İşte sokaklarında futbolun oynandığı, araba geçince oyunun durdurulduğu, taşlardan kalelerin yapıldığı, mahalle maçlarında Arjantin formasının tercih edildiği, mekapların krampon muamelesi gördüğü o yıllarda futbol üzerine yazılmış neredeyse hiçbir şey yoktu. Tekrarlıyorum, hiçbir şey. Aklımda iki şey kalmış. Biri Milliyet Çocuk'taki çizgi-band "Şimşek Santrfor Kai". Diğeri de Halit Kıvanç'ın çevirisiyle Beckenbauer Futbol Okulu. "Milliyet Çocuk" koleksiyonumu kaybettim. Ama diğerini hala saklarım. Altın Kitaplar'ın o ciltli klasiklerinden biri olan o kitabı kaç kere okuduğumu söylesem, 'Komplo Teorisi' filmindeki Mel Gibson'ın Catcher in the Rye takıntısını taklit ettiğimi sanırsınız.

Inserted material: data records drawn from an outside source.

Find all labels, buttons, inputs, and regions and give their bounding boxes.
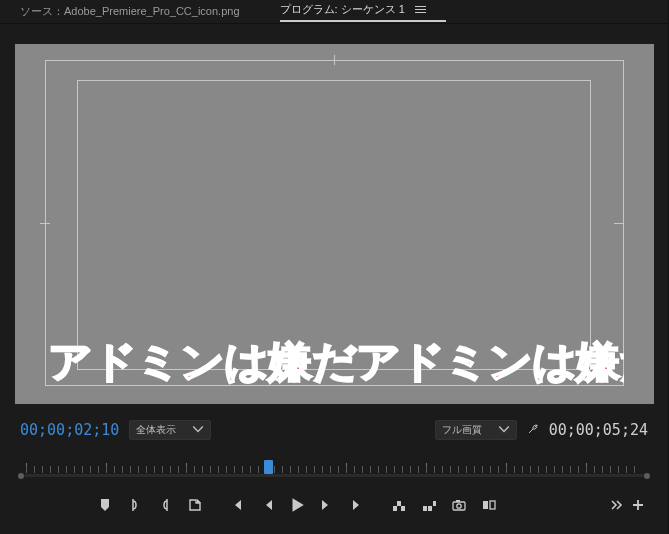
svg-rect-0 — [393, 506, 397, 511]
crawl-title-layer[interactable]: アドミンは嫌だアドミンは嫌だ — [48, 338, 624, 386]
safe-tick-right — [614, 223, 624, 224]
svg-rect-4 — [428, 506, 432, 511]
playhead[interactable] — [264, 460, 273, 474]
panel-tabs: ソース：Adobe_Premiere_Pro_CC_icon.png プログラム… — [0, 0, 668, 24]
extract-button[interactable] — [414, 493, 444, 517]
panel-menu-icon[interactable] — [415, 4, 426, 15]
comparison-view-button[interactable] — [474, 493, 504, 517]
button-editor-more-icon[interactable] — [606, 493, 626, 517]
source-tab[interactable]: ソース：Adobe_Premiere_Pro_CC_icon.png — [20, 4, 240, 19]
time-ruler[interactable] — [18, 460, 650, 484]
svg-rect-10 — [490, 501, 495, 509]
svg-point-7 — [457, 504, 461, 508]
export-frame-button[interactable] — [180, 493, 210, 517]
time-ruler-row — [0, 446, 668, 488]
playback-quality-label: フル画質 — [442, 423, 482, 437]
svg-rect-8 — [456, 500, 460, 502]
ruler-stop-left — [18, 473, 24, 479]
go-to-in-button[interactable] — [222, 493, 252, 517]
ruler-track — [24, 474, 644, 477]
step-back-button[interactable] — [252, 493, 282, 517]
svg-rect-3 — [423, 506, 427, 511]
safe-tick-left — [40, 223, 50, 224]
timecode-duration[interactable]: 00;00;05;24 — [549, 421, 648, 439]
safe-tick-top — [334, 55, 335, 65]
svg-rect-2 — [397, 501, 401, 506]
zoom-fit-dropdown[interactable]: 全体表示 — [129, 420, 211, 440]
ruler-minor-ticks — [26, 466, 642, 473]
settings-wrench-icon[interactable] — [527, 422, 539, 438]
button-editor-add-icon[interactable] — [628, 493, 648, 517]
ruler-stop-right — [644, 473, 650, 479]
mark-out-button[interactable] — [150, 493, 180, 517]
action-safe-frame — [77, 80, 591, 370]
svg-rect-1 — [401, 506, 405, 511]
transport-controls — [0, 488, 668, 522]
zoom-fit-label: 全体表示 — [136, 423, 176, 437]
camera-export-button[interactable] — [444, 493, 474, 517]
step-forward-button[interactable] — [312, 493, 342, 517]
chevron-down-icon — [498, 423, 510, 437]
playback-quality-dropdown[interactable]: フル画質 — [435, 420, 517, 440]
program-monitor-area: アドミンは嫌だアドミンは嫌だ — [0, 24, 668, 414]
go-to-out-button[interactable] — [342, 493, 372, 517]
program-monitor[interactable]: アドミンは嫌だアドミンは嫌だ — [15, 44, 654, 404]
program-tab[interactable]: プログラム: シーケンス 1 — [280, 2, 426, 21]
add-marker-button[interactable] — [90, 493, 120, 517]
svg-rect-9 — [483, 501, 488, 509]
program-tab-label: プログラム: シーケンス 1 — [280, 2, 405, 17]
crawl-title-text: アドミンは嫌だアドミンは嫌だ — [48, 338, 624, 386]
lift-button[interactable] — [384, 493, 414, 517]
mark-in-button[interactable] — [120, 493, 150, 517]
chevron-down-icon — [192, 423, 204, 437]
play-button[interactable] — [282, 493, 312, 517]
timecode-current[interactable]: 00;00;02;10 — [20, 421, 119, 439]
svg-rect-5 — [433, 501, 436, 506]
status-row: 00;00;02;10 全体表示 フル画質 00;00;05;24 — [0, 414, 668, 446]
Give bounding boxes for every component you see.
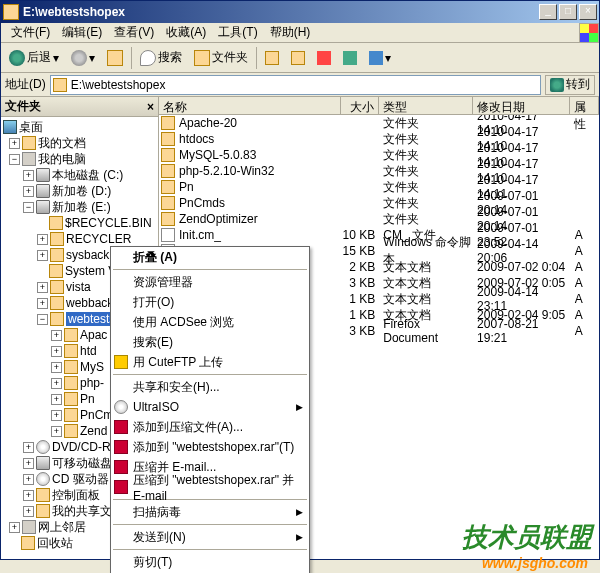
column-type[interactable]: 类型 <box>379 97 473 114</box>
folder-icon <box>50 280 64 294</box>
folder-icon <box>161 164 175 178</box>
submenu-arrow-icon: ▶ <box>296 402 303 412</box>
address-input[interactable]: E:\webtestshopex <box>50 75 541 95</box>
tool-button[interactable] <box>261 49 283 67</box>
folder-icon <box>50 248 64 262</box>
expander[interactable]: + <box>37 282 48 293</box>
menu-explorer[interactable]: 资源管理器 <box>111 272 309 292</box>
file-icon <box>161 228 175 242</box>
tree-item[interactable]: −新加卷 (E:) <box>3 199 156 215</box>
folder-icon <box>64 392 78 406</box>
expander[interactable]: − <box>23 202 34 213</box>
expander[interactable]: + <box>37 298 48 309</box>
expander[interactable]: + <box>23 186 34 197</box>
expander[interactable]: + <box>51 394 62 405</box>
views-icon <box>369 51 383 65</box>
expander[interactable]: + <box>23 170 34 181</box>
address-label: 地址(D) <box>5 76 46 93</box>
separator <box>131 47 132 69</box>
tool-icon <box>317 51 331 65</box>
menu-add-archive[interactable]: 添加到压缩文件(A)... <box>111 417 309 437</box>
column-size[interactable]: 大小 <box>341 97 379 114</box>
goto-button[interactable]: 转到 <box>545 75 595 95</box>
expander[interactable]: + <box>9 522 20 533</box>
separator <box>113 524 307 525</box>
expander[interactable]: + <box>51 410 62 421</box>
search-button[interactable]: 搜索 <box>136 47 186 68</box>
folder-icon <box>161 196 175 210</box>
up-folder-icon <box>107 50 123 66</box>
tree-item[interactable]: +新加卷 (D:) <box>3 183 156 199</box>
maximize-button[interactable]: □ <box>559 4 577 20</box>
expander[interactable]: + <box>51 378 62 389</box>
computer-icon <box>22 152 36 166</box>
menu-cuteftp[interactable]: 用 CuteFTP 上传 <box>111 352 309 372</box>
separator <box>113 374 307 375</box>
close-button[interactable]: × <box>579 4 597 20</box>
drive-icon <box>36 200 50 214</box>
menu-view[interactable]: 查看(V) <box>108 22 160 43</box>
forward-icon <box>71 50 87 66</box>
menu-open[interactable]: 打开(O) <box>111 292 309 312</box>
tree-desktop[interactable]: 桌面 <box>3 119 156 135</box>
expander[interactable]: + <box>23 506 34 517</box>
tree-item[interactable]: +我的文档 <box>3 135 156 151</box>
views-button[interactable]: ▾ <box>365 49 395 67</box>
tree-item[interactable]: −我的电脑 <box>3 151 156 167</box>
tool-button[interactable] <box>313 49 335 67</box>
cd-icon <box>36 472 50 486</box>
menu-add-to[interactable]: 添加到 "webtestshopex.rar"(T) <box>111 437 309 457</box>
separator <box>113 549 307 550</box>
menu-collapse[interactable]: 折叠 (A) <box>111 247 309 267</box>
menu-acdsee[interactable]: 使用 ACDSee 浏览 <box>111 312 309 332</box>
column-name[interactable]: 名称 <box>159 97 341 114</box>
tree-item[interactable]: $RECYCLE.BIN <box>3 215 156 231</box>
folder-icon <box>49 216 63 230</box>
back-button[interactable]: 后退 ▾ <box>5 47 63 68</box>
expander[interactable]: − <box>37 314 48 325</box>
expander[interactable]: + <box>37 250 48 261</box>
expander[interactable]: − <box>9 154 20 165</box>
shared-icon <box>36 504 50 518</box>
expander[interactable]: + <box>51 330 62 341</box>
search-icon <box>140 50 156 66</box>
expander[interactable]: + <box>23 458 34 469</box>
expander[interactable]: + <box>23 442 34 453</box>
menu-scan[interactable]: 扫描病毒▶ <box>111 502 309 522</box>
tree-item[interactable]: +本地磁盘 (C:) <box>3 167 156 183</box>
expander[interactable]: + <box>51 362 62 373</box>
tree-item[interactable]: +RECYCLER <box>3 231 156 247</box>
cd-icon <box>36 440 50 454</box>
menu-cut[interactable]: 剪切(T) <box>111 552 309 572</box>
minimize-button[interactable]: _ <box>539 4 557 20</box>
menu-help[interactable]: 帮助(H) <box>264 22 317 43</box>
folders-button[interactable]: 文件夹 <box>190 47 252 68</box>
folder-icon <box>22 136 36 150</box>
expander[interactable]: + <box>9 138 20 149</box>
menu-email-to[interactable]: 压缩到 "webtestshopex.rar" 并 E-mail <box>111 477 309 497</box>
tool-button[interactable] <box>287 49 309 67</box>
context-menu: 折叠 (A) 资源管理器 打开(O) 使用 ACDSee 浏览 搜索(E) 用 … <box>110 246 310 573</box>
sidebar-close-button[interactable]: × <box>147 100 154 114</box>
removable-icon <box>36 456 50 470</box>
tool-button[interactable] <box>339 49 361 67</box>
menu-favorites[interactable]: 收藏(A) <box>160 22 212 43</box>
menu-ultraiso[interactable]: UltraISO▶ <box>111 397 309 417</box>
expander[interactable]: + <box>23 474 34 485</box>
expander[interactable]: + <box>37 234 48 245</box>
expander[interactable]: + <box>51 346 62 357</box>
forward-button[interactable]: ▾ <box>67 48 99 68</box>
column-date[interactable]: 修改日期 <box>473 97 571 114</box>
menu-edit[interactable]: 编辑(E) <box>56 22 108 43</box>
up-button[interactable] <box>103 48 127 68</box>
desktop-icon <box>3 120 17 134</box>
column-attr[interactable]: 属性 <box>570 97 599 114</box>
menu-tools[interactable]: 工具(T) <box>212 22 263 43</box>
menu-sendto[interactable]: 发送到(N)▶ <box>111 527 309 547</box>
menu-share[interactable]: 共享和安全(H)... <box>111 377 309 397</box>
menu-file[interactable]: 文件(F) <box>5 22 56 43</box>
expander[interactable]: + <box>51 426 62 437</box>
folder-icon <box>161 180 175 194</box>
expander[interactable]: + <box>23 490 34 501</box>
menu-search[interactable]: 搜索(E) <box>111 332 309 352</box>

İşte o kitapsızlık içinde arkadaş vekaletiyle bir kitap düşmüştü elime. Birinci hamur kağıda bol resimli. Yabancı dilde. Sanırım İspanyolca. Bir tür spor almanağı. Nasıl özenmiştim okurken. Geri verirken de ciddi ciddi kapkaç hesapları yapmıştım. İsmini bile hatırlamadığım o kitap sevdirdi bana sporu ve spor üzerine okumayı, belki de yazmayı. Oynandığı kadar okurken de güzel olabilirmiş bu oyun dedim ilk kez.
Geçenlerde Ayaktopu Futbolun Öyküsü kitabı elime geçtiğinde birden o günleri hatırladım. Birinci hamur kağıda, renkli, ama bu sefer bir de Türkçe bir futbol kitabı görmek gözümü kamaştırmıştı. Üstelik son derece iyi kotarılmış bir emekle, nedir bu oyun, nereden çıkmıştır, nasıl gelişmiştir, neden İngiliz oyunudur. Tatlı tatlı, kısa kısa anlatıyor Alfred Wahl, Cem İleri'nin çevirisiyle. Bir resimli roman tadında hemen hüplettim kitabı. Hatta insan iki tane alıp birisini kesip doğramak bile istiyor. Küçüklük hevesleriniz kabarıyor işte. Güzel kokan kitapları hatırlıyorsunuz. Oyunun melanetlerini unutuyorsunuz. Sanki futbol hâlâ sokaktaki haliyle kalmış gibi geliyor.